作業台に寝かされ、自分の番を今か今かと待っている時、隣から成功したらしい会話が聞こえてくる。
さて、次は自分の番かと身構えるところで、この話は終わるのだが、隣での会話は若い肉体で医者と会話する自分自身であり、古い肉体に残った自分の意志は処分されるのを待つだけというものだ。

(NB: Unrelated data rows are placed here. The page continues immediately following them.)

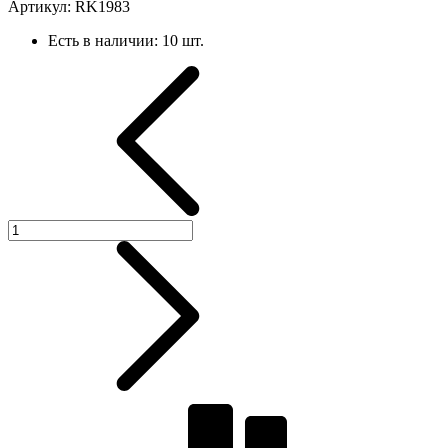
Артикул:
RK1983
Есть в наличии:
10 шт.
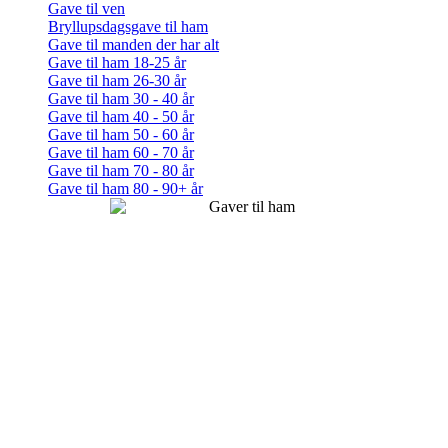
Gave til ven
Bryllupsdagsgave til ham
Gave til manden der har alt
Gave til ham 18-25 år
Gave til ham 26-30 år
Gave til ham 30 - 40 år
Gave til ham 40 - 50 år
Gave til ham 50 - 60 år
Gave til ham 60 - 70 år
Gave til ham 70 - 80 år
Gave til ham 80 - 90+ år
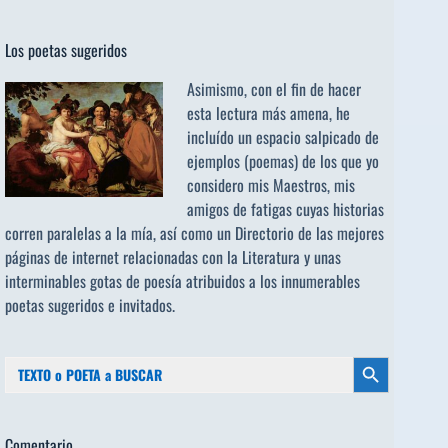
Los poetas sugeridos
Asimismo, con el fin de hacer
esta lectura más amena, he
incluído un espacio salpicado de
ejemplos (poemas) de los que yo
considero mis Maestros, mis
amigos de fatigas cuyas historias
corren paralelas a la mía, así como un Directorio de las mejores
páginas de internet relacionadas con la Literatura y unas
interminables gotas de poesía atribuidos a los
innumerables
poetas sugeridos
e invitados.
Buscar:
Botón de búsqueda
Comentario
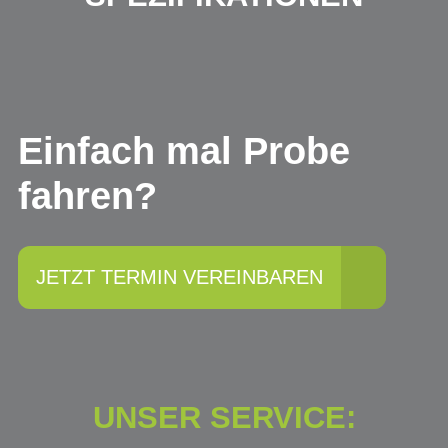
Einfach mal Probe
fahren?
JETZT TERMIN VEREINBAREN
UNSER SERVICE:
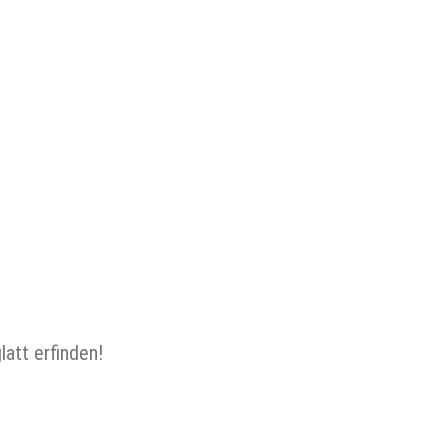
att erfinden!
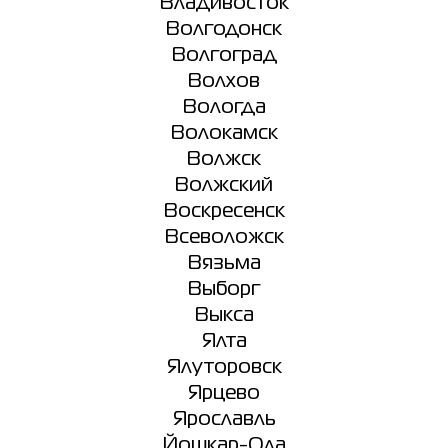
Владивосток
Волгодонск
Волгоград
Волхов
Вологда
Волокамск
Волжск
Волжский
Воскресенск
Всеволожск
Вязьма
Выборг
Выкса
Ялта
Ялуторовск
Ярцево
Ярославль
Йошкар-Ола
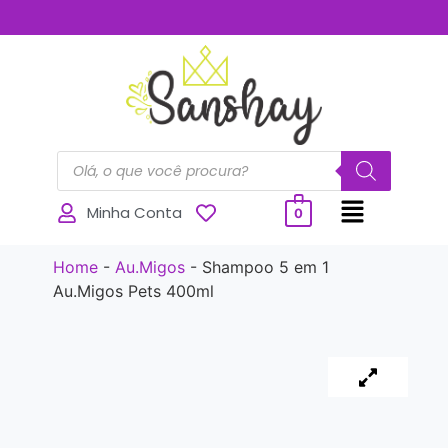
..............
Minha Conta
0
Home
-
Au.Migos
-
Shampoo 5 em 1
Au.Migos Pets 400ml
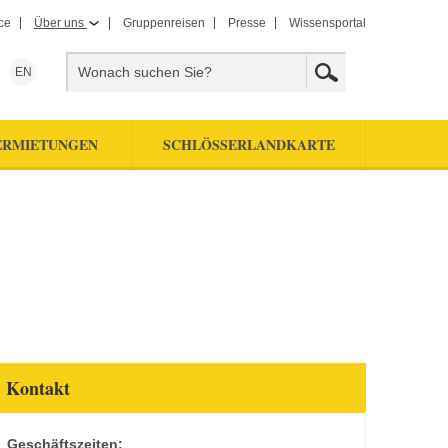
ce
Über uns
Gruppenreisen
Presse
Wissensportal
EN
ERMIETUNGEN
SCHLÖSSERLANDKARTE
Kontakt
Geschäftszeiten:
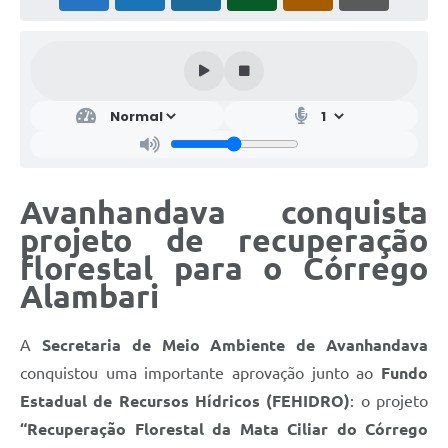
Avanhandava conquista
projeto de recuperação
florestal para o Córrego
Alambari
A
Secretaria de Meio Ambiente de Avanhandava
conquistou uma importante aprovação junto ao
Fundo
Estadual de Recursos Hídricos (FEHIDRO)
: o projeto
“Recuperação Florestal da Mata Ciliar do Córrego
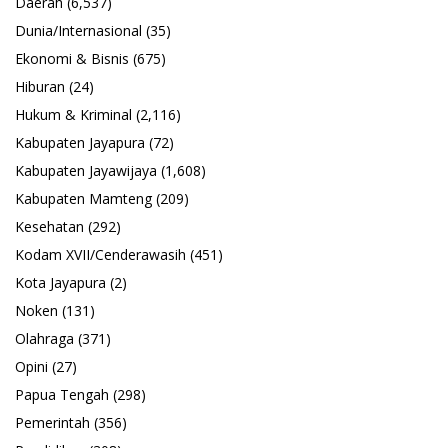
Daerah
(6,537)
Dunia/Internasional
(35)
Ekonomi & Bisnis
(675)
Hiburan
(24)
Hukum & Kriminal
(2,116)
Kabupaten Jayapura
(72)
Kabupaten Jayawijaya
(1,608)
Kabupaten Mamteng
(209)
Kesehatan
(292)
Kodam XVII/Cenderawasih
(451)
Kota Jayapura
(2)
Noken
(131)
Olahraga
(371)
Opini
(27)
Papua Tengah
(298)
Pemerintah
(356)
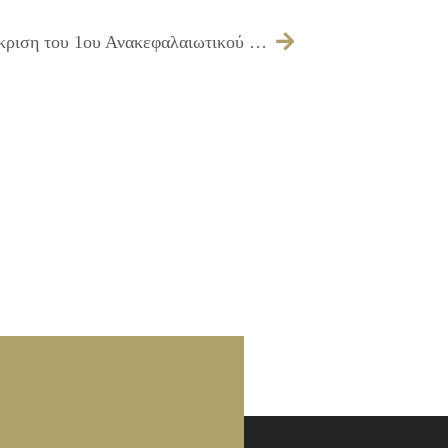
405/2009 – Λήψη απόφασης για την έγκριση του 1ου Ανακεφαλαιωτικού Πίνακα Εργασιών του έργου ΣΥΝΤΗΡΗΣΗ – ΑΝΑΚΑΤΑΣΚΕΥΗ ΑΣΦΑΛΤΟΤΑΠΗΤΑ ΟΔΩΝ ΕΡΓΟΛΑΒΙΑΣ Δ4/09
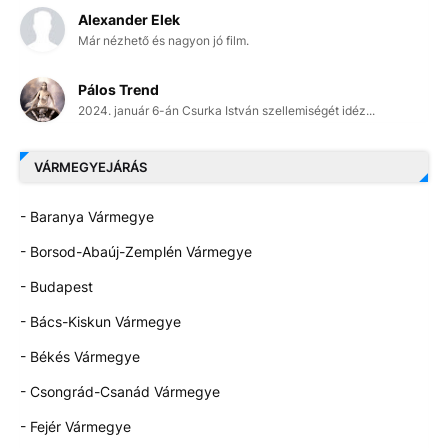
Alexander Elek
Már nézhető és nagyon jó film.
Pálos Trend
2024. január 6-án Csurka István szellemiségét idéz...
VÁRMEGYEJÁRÁS
- Baranya Vármegye
- Borsod-Abaúj-Zemplén Vármegye
- Budapest
- Bács-Kiskun Vármegye
- Békés Vármegye
- Csongrád-Csanád Vármegye
- Fejér Vármegye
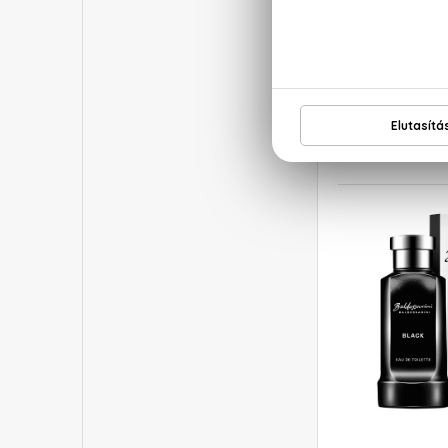
AZ
Wanted 
Eau De
10
24.4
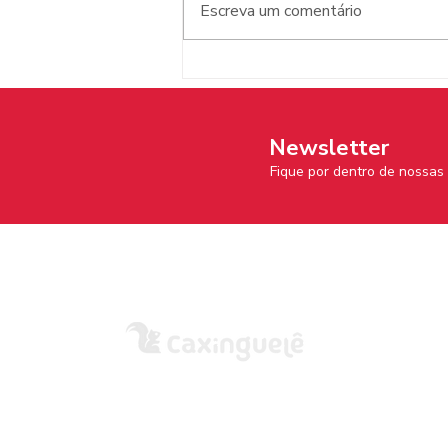
Escreva um comentário
Jó Rivadulla: conheça o autor
e ilustrador
Newsletter
Fique por dentro de nossa
A empresa
AZ Editora do Brasil Ltda.
CNPJ: 57.551.254/0001-15
R. Fortaleza, 143 – Santana de Parnaíba/SP
CEP 06529-240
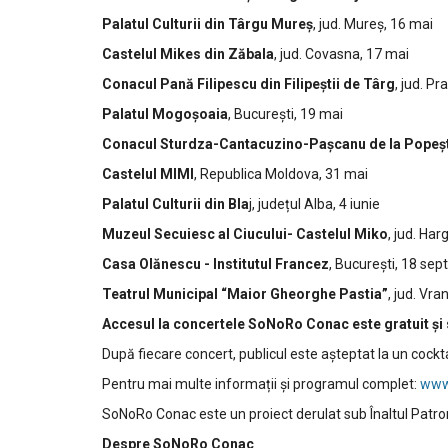
Palatul Culturii din Târgu Mureș
, jud. Mureș, 16 mai
Castelul Mikes din Zăbala
, jud. Covasna, 17 mai
Conacul Pană Filipescu din Filipeștii de Târg
, jud. P
Palatul Mogoșoaia
, București, 19 mai
Conacul Sturdza-Cantacuzino-Pașcanu de la Popeșt
Castelul MIMI
, Republica Moldova, 31 mai
Palatul Culturii din Bla
j, județul Alba, 4 iunie
Muzeul Secuiesc al Ciucului- Castelul Miko
, jud. Har
Casa Olănescu - Institutul Francez
, București, 18 se
Teatrul Municipal “Maior Gheorghe Pastia”
, jud. Vr
Accesul la concertele SoNoRo Conac este gratuit și se 
După fiecare concert, publicul este așteptat la un cocktai
Pentru mai multe informații și programul complet:
www
SoNoRo Conac este un proiect derulat sub Înaltul Patro
Despre SoNoRo Conac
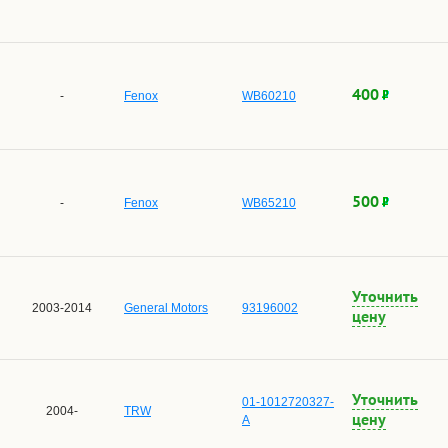
400
-
Fenox
WB60210
500
-
Fenox
WB65210
Уточнить
2003-2014
General Motors
93196002
цену
Уточнить
01-1012720327-
2004-
TRW
цену
A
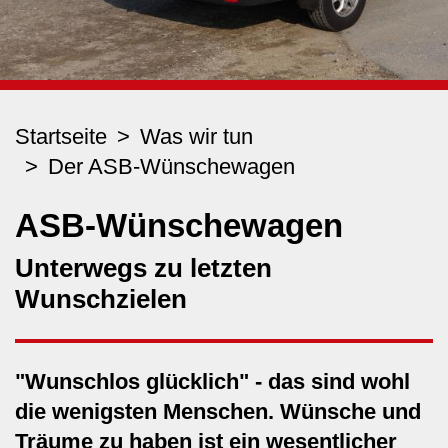
Startseite
Was wir tun
Der ASB-Wünschewagen
ASB-Wünschewagen
Unterwegs zu letzten
Wunschzielen
"Wunschlos glücklich" - das sind wohl
die wenigsten Menschen. Wünsche und
Träume zu haben ist ein wesentlicher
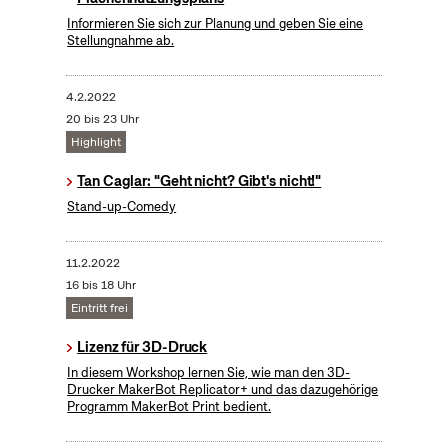
Informieren Sie sich zur Planung und geben Sie eine
Stellungnahme ab.
4.2.2022
20 bis 23 Uhr
Highlight
Tan Caglar: "Geht nicht? Gibt's nicht!"
Stand-up-Comedy
11.2.2022
16 bis 18 Uhr
Eintritt frei
Lizenz für 3D-Druck
In diesem Workshop lernen Sie, wie man den 3D-
Drucker MakerBot Replicator+ und das dazugehörige
Programm MakerBot Print bedient.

「こうして思考している意識そのままに若い肉体に乗り換えるという事は、脳みそを丸ごと移植するしかないだろうね」
脳の中身を全てデータ化して新しい身体の脳に植え付けたとして、果たしてそれが自分と言えるのか?
HDDを想像して欲しい。
古いHDDから新しいHDDへデータを全て移行する作業。
作業が終わり、新しいHDDを使用するだろう。
だが、古いHDDにも同じデータが入っているのだ。
古いHDDはそのまま処分されるが、新しいHDDは新たなデータを書き込みつつこれからも稼働する。
さて、これがHDDだから普通の作業の一環として見ていられるが、人間だったらどうかな?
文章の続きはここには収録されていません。